ロシア:福島第一発電所汚染水からのトリチウム除去検証試験プロジェクトが進展
ロシアの国営原子力総合企業ロスアトム社傘下の設計会社であるアトムプロエクト社は7月8日、福島第一原子力発電所の汚染水からトリチウムを除去する技術の実証ユニットについて、概念設計と関連の作業文書すべての作成が完了し、顧客である放射性廃棄物管理企業「RosRAO社」に引き渡したと発表した。実証ユニットは一日あたりの処理能力が4.8立方メートルで、来年初頭にもRosRAO社がレニングラード支部に建設予定。アトムプロエクト社は2011年にRosRAO社と共同でトリチウム汚染水処理のための特別設備「TRITON」を開発した関係で、RosRAO社の依頼により実証ユニットの設計や建設、配管施工、換気・電気システムに関する詳細文書を準備していた。同ユニットでは模擬汚染水48立方メートルの浄化試験を行う計画となっている。
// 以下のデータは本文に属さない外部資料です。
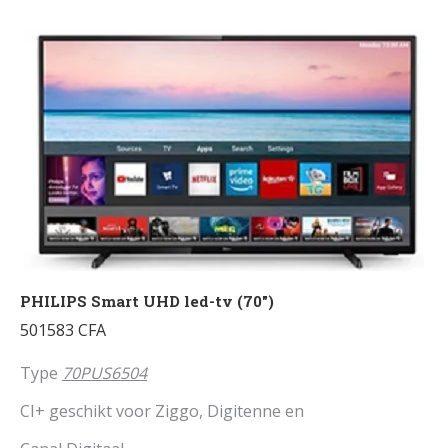
PHILIPS Smart UHD led-tv (70″)
501583
CFA
Type
70PUS6504
CI+ geschikt voor Ziggo, Digitenne en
福島第一発電所の汚染水からは多核種除去設備(ALPS)で62核種を除去する取り組みが進められている。しかし、ALPSで分離できないトリチウムについては経済産業省が昨年夏、三菱総合研究所を事務局とする「廃炉・汚染水対策基金(上限10億円)」の下で、実現可能性がある技術の実証ユニットにより分離性能や建設コスト、運転コスト等を評価するという「トリチウム分離技術検証試験事業」の公募を実施。RosRAO社とフローピン・ラジウム研究所の企業連合のほかに、米国のキュリオン社、GE日立ニュークリア・エナジー・カナダ社を採択事業者に選定した。同事業では2016年3月までに、分離係数100以上というトリチウムの除去性能に加えて一日あたり400立方メートルまで汚染水の処理規模が拡大可能と実証することが条件となっている。
なお、アトムプロエクト社はフル・スケールの汚染水浄化ユニットについても設計開始する交渉を日本側と進めているとしたが、この検証試験プロジェクトは経産省がトリチウム分離技術に関する最新知見を得るために行っているもので、分離処理を実施するかはまだ決定していない。